= Beginning of Section =
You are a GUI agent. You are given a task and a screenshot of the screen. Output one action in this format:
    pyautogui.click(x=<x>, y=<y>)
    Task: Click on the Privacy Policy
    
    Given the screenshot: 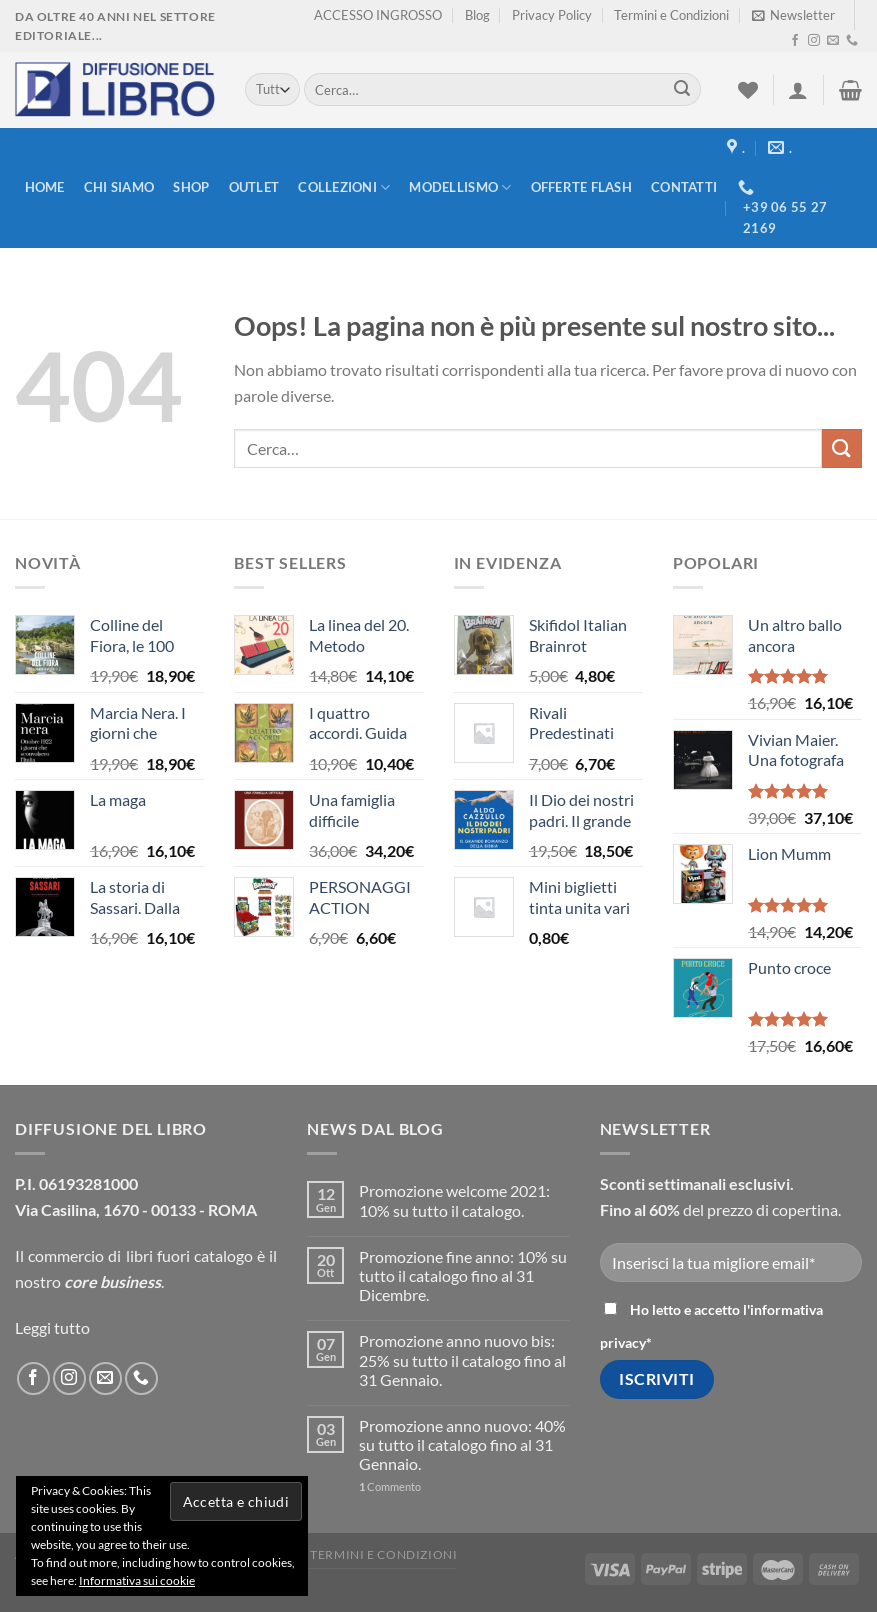 What is the action you would take?
    pyautogui.click(x=552, y=15)
    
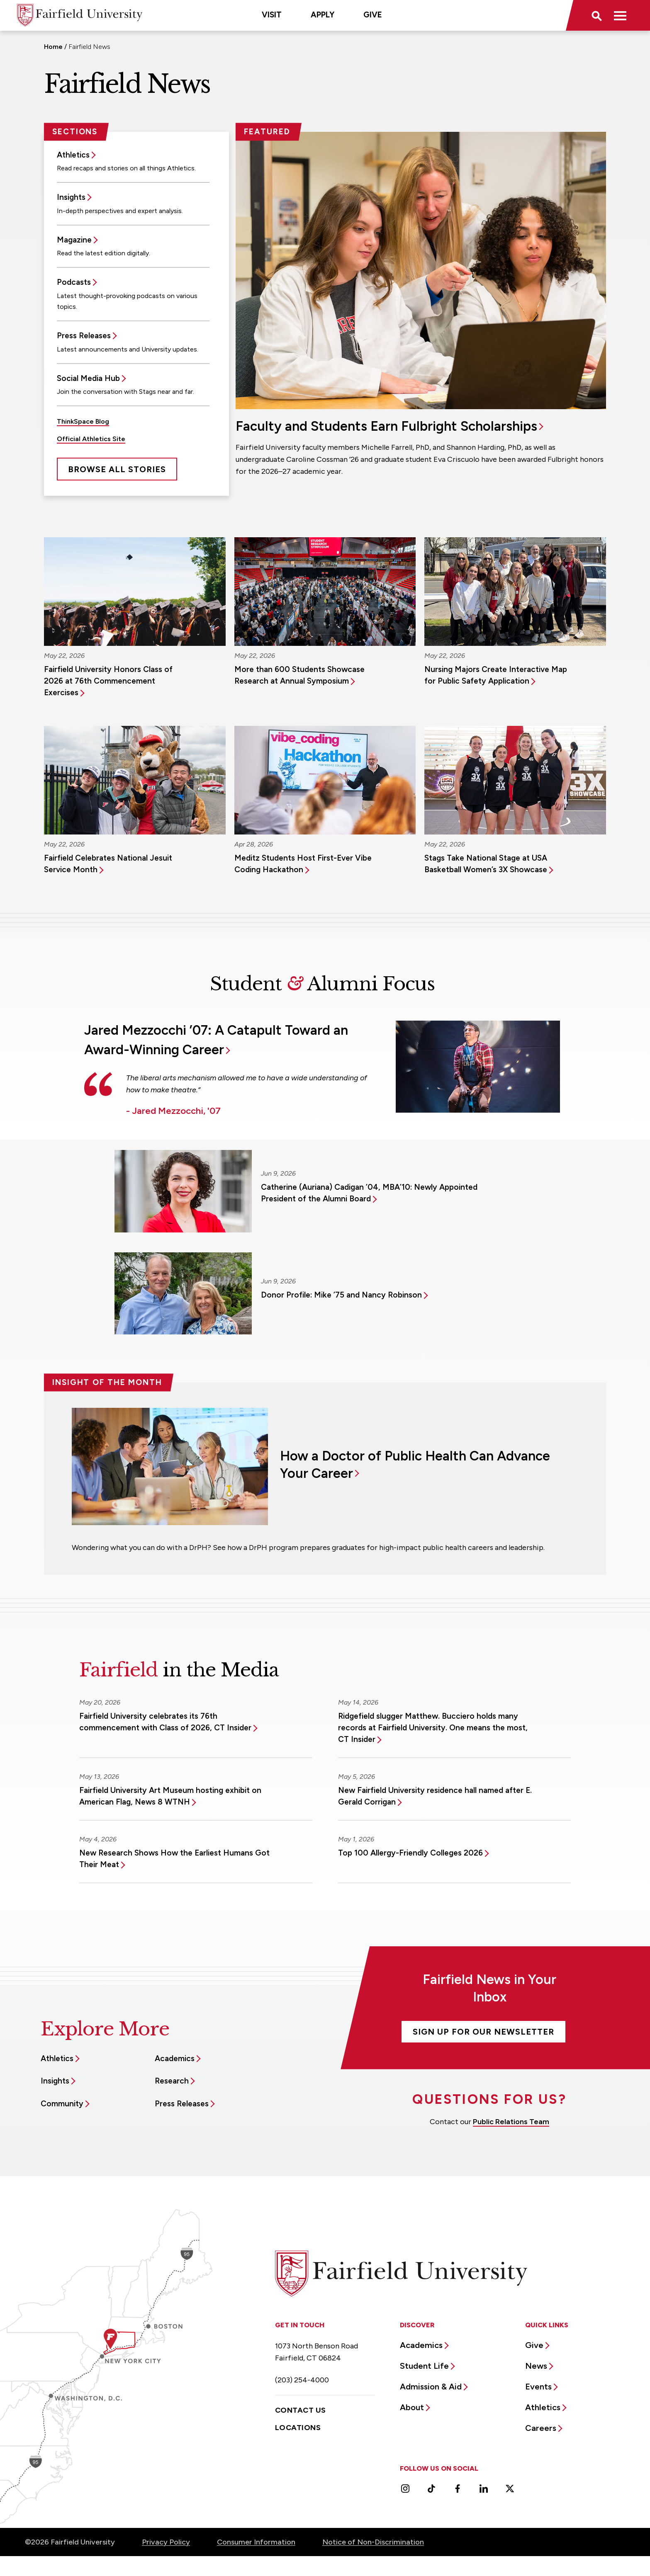 The height and width of the screenshot is (2576, 650). Describe the element at coordinates (165, 1721) in the screenshot. I see `Fairfield University celebrates its 76th commencement with Class of 2026, CT Insider` at that location.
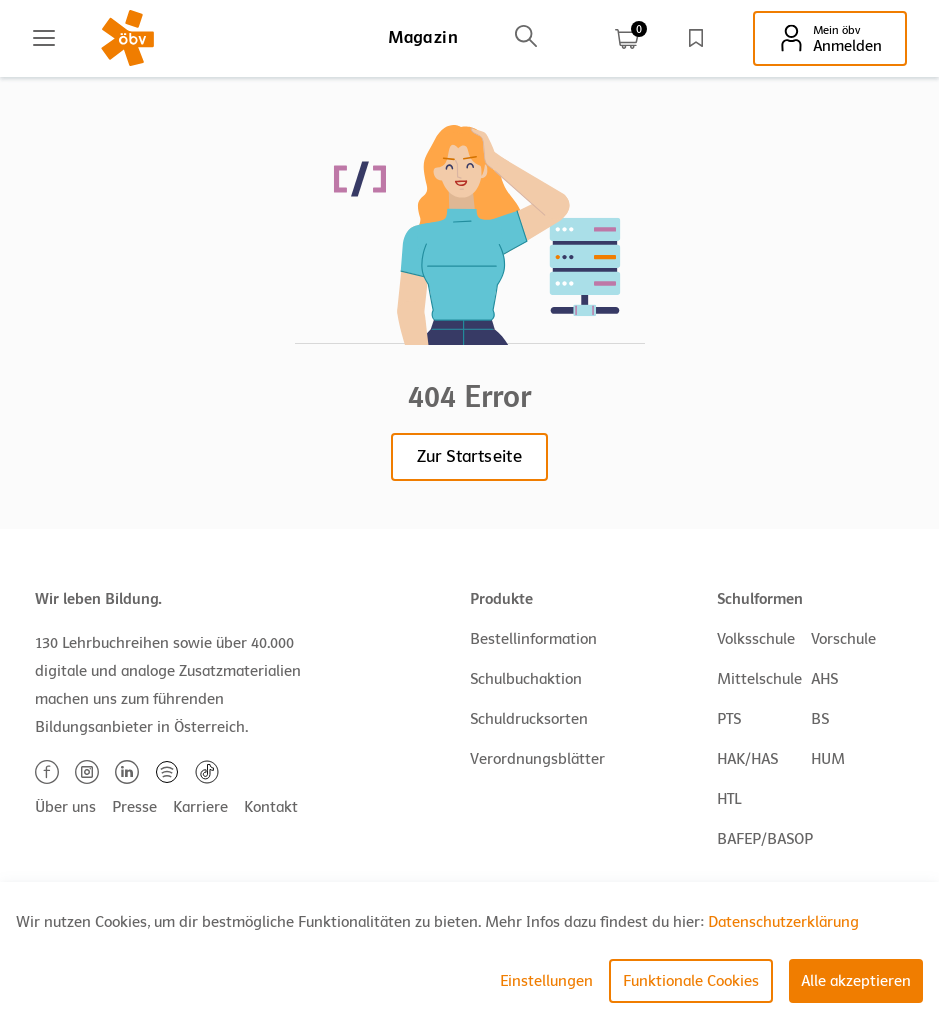  Describe the element at coordinates (533, 639) in the screenshot. I see `Bestellinformation` at that location.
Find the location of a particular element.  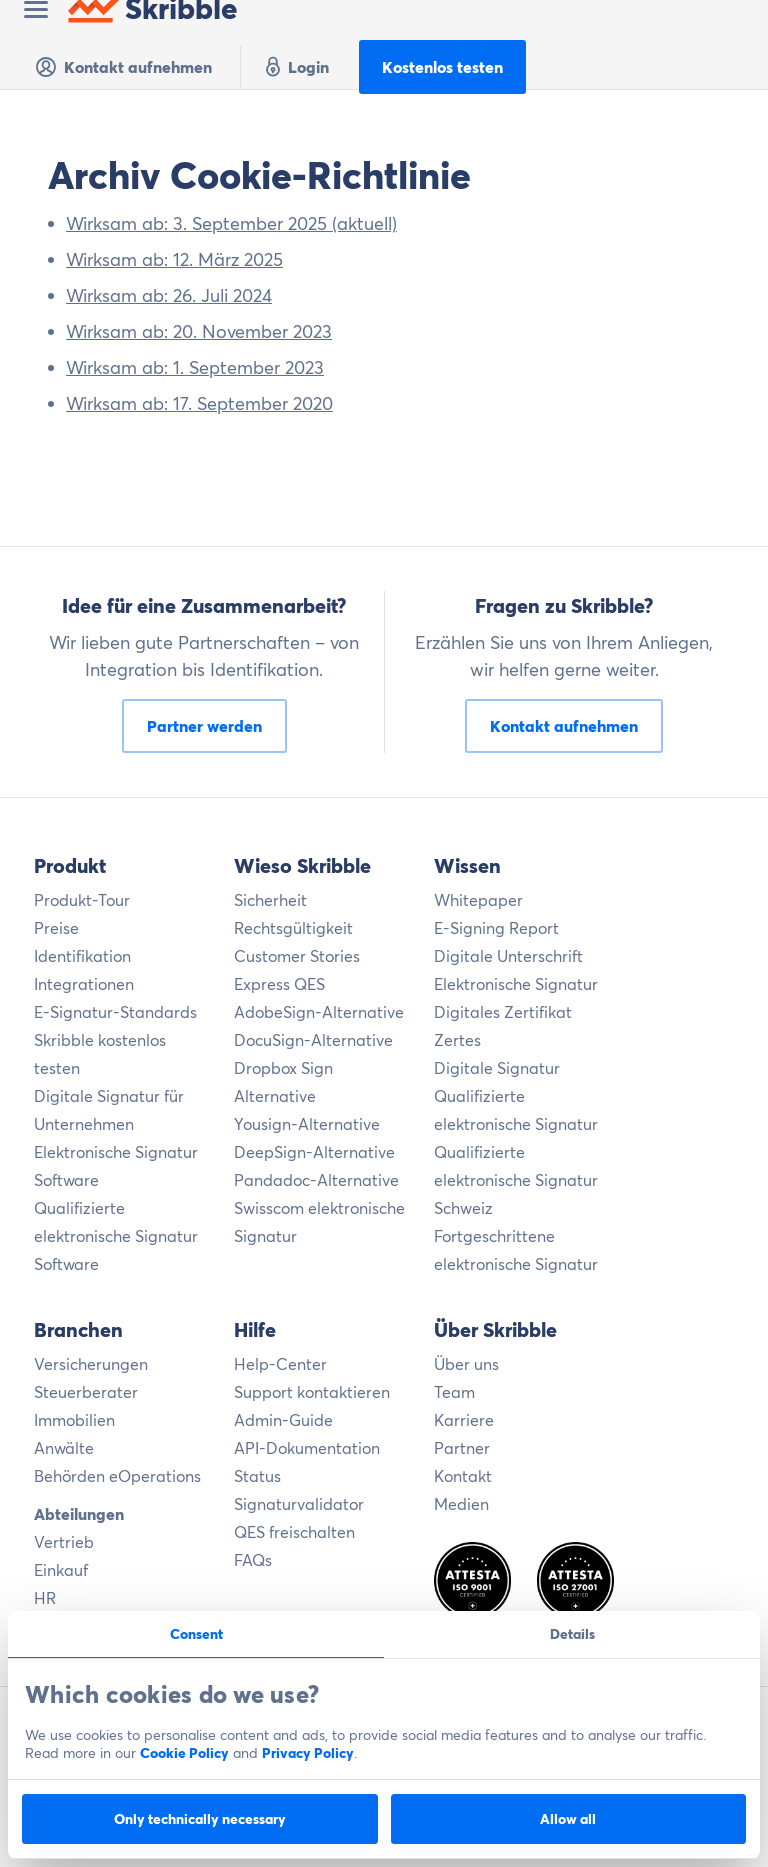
= End of Section =
■ ABOUT THIS EXERCISE: Copy out the data above word for word, starting at its first line and ending with the line that contains "Task: Click on the Privacy Policy".

■ RESULT:
You are a GUI agent. You are given a task and a screenshot of the screen. Output one action in this format:
    pyautogui.click(x=<x>, y=<y>)
    Task: Click on the Privacy Policy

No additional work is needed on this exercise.